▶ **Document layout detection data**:

____

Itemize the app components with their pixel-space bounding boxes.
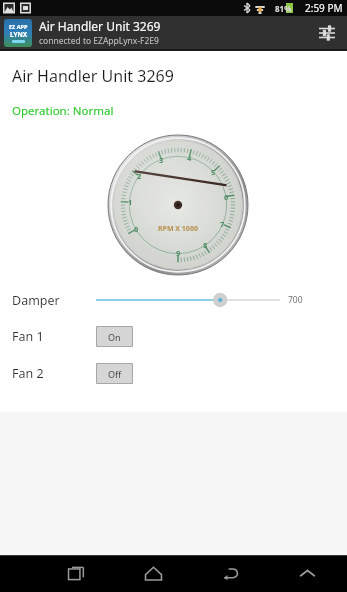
staticText: 3 <box>159 155 164 165</box>
staticText: On <box>108 331 121 343</box>
staticText: EZ APP <box>9 23 28 30</box>
button[interactable]: Off <box>97 364 132 383</box>
staticText: Air Handler Unit 3269 <box>12 65 174 87</box>
staticText: LYNX <box>10 30 28 39</box>
staticText: 5 <box>211 167 216 177</box>
staticText: 4 <box>187 153 192 163</box>
staticText: Off <box>108 368 122 380</box>
staticText: Air Handler Unit 3269 <box>39 18 161 34</box>
staticText: Fan 1 <box>12 328 96 345</box>
staticText: 700 <box>288 294 303 306</box>
staticText: 0 <box>134 224 139 234</box>
button[interactable]: Home <box>133 555 173 592</box>
button[interactable]: On <box>97 327 132 346</box>
button[interactable]: Settings <box>311 17 343 49</box>
staticText: 81% <box>275 3 292 14</box>
staticText: 1 <box>128 197 133 207</box>
staticText: 7 <box>220 219 225 229</box>
staticText: 8 <box>203 240 208 250</box>
button[interactable]: Recent apps <box>56 555 96 592</box>
staticText: RPM X 1000 <box>158 224 198 234</box>
button[interactable]: Back <box>210 555 250 592</box>
staticText: 2 <box>137 171 142 181</box>
button[interactable]: Hide navigation <box>287 555 327 592</box>
staticText: Fan 2 <box>12 365 96 382</box>
staticText: 9 <box>176 248 181 258</box>
staticText: Operation: Normal <box>12 103 114 119</box>
staticText: connected to EZAppLynx-F2E9 <box>39 35 159 47</box>
staticText: 6 <box>224 192 229 202</box>
staticText: Damper <box>12 292 96 309</box>
staticText: 2:59 PM <box>305 1 343 15</box>
button[interactable] <box>96 287 280 313</box>
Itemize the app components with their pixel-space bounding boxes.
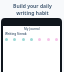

____

▶ **Work instructions**: Where a line of the data above includes the string "Handler", pull it out.

▶ **Answer to this exercise**:
staticText: Air Handler Unit 3269 <box>12 65 174 87</box>
staticText: Air Handler Unit 3269 <box>39 18 161 34</box>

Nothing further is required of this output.